The Swiss print market is in turmoil: German news magazine Der Spiegel launches a new regional supplement in Switzerland, German publishing giant Springer buys Swiss TV guides, and a freebie has the largest circulation in the country.
There is something odd happening in the state of Switzerland. Only a few days ago, German news magazine Der Spiegel launched its first regional supplement, a 50-page review of Switzerland – an example for yet another German media giant reaching out to its neighbour’s small, but obviously lucrative print market. The time for this couldn’t have been better chosen, now that two of Spiegel’s direct Swiss competitors, news magazine Facts and weekly business paper Cash, have just ceased operation.
Upon careful analysis, there are two driving forces behind all this. On the one hand, Switzerland’s print media are undergoing an overdue process of concentration that gives foreign competitors the chance to make a bargain here and there. (Just keep in mind that while the city of Berlin, with its 3.4 million inhabitants, seems to consider its nine daily newspapers already as the ultimate in journalistic choice, the 4.8 million people living in German-speaking Switzerland still can choose among dozens of daily print titles.)

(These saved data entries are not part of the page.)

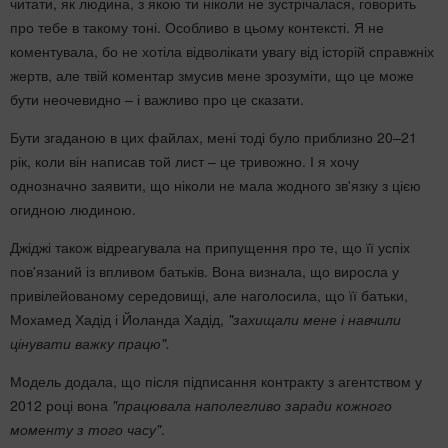
читати, як людина, з якою ти ніколи не зустрічалася, говорить
про тебе в такому тоні. Особливо в цьому контексті. Я не
коментувала, бо не хотіла відволікати увагу від історій справжніх
жертв, але твій коментар змусив мене зрозуміти, що це може
бути неочевидно – і важливо про це сказати.
Бути згаданою в цих файлах, мені тоді було приблизно 20–21
рік, коли він написав той лист – це тривожно. І я хочу
однозначно заявити, що ніколи не мала жодного зв'язку з цією
огидною людиною.
Джіджі також відреагувала на припущення про те, що її успіх
пов'язаний із впливом батьків. Вона визнала, що виросла у
привілейованому середовищі, але наголосила, що її батьки,
Мохамед Хадід і Йоланда Хадід,
"захищали мене і навчили
цінувати важку працю".
Модель додала, що після підписання контракту з агентством у
2012 році вона
"працювала наполегливо заради кожного
моменту з того часу"
.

On the other hand, consumers seem to be increasingly less inclined to pay for their journalistic content. That is why the fiercely competitive segment of high-quality print products is currently witnessing such a struggle for survival. Cash and Facts are the first victims of this, but other quality titles, and countless regional papers, have already been hit hard by a truly dramatic decrease in circulation, losing their readers to the Internet, and probably forever.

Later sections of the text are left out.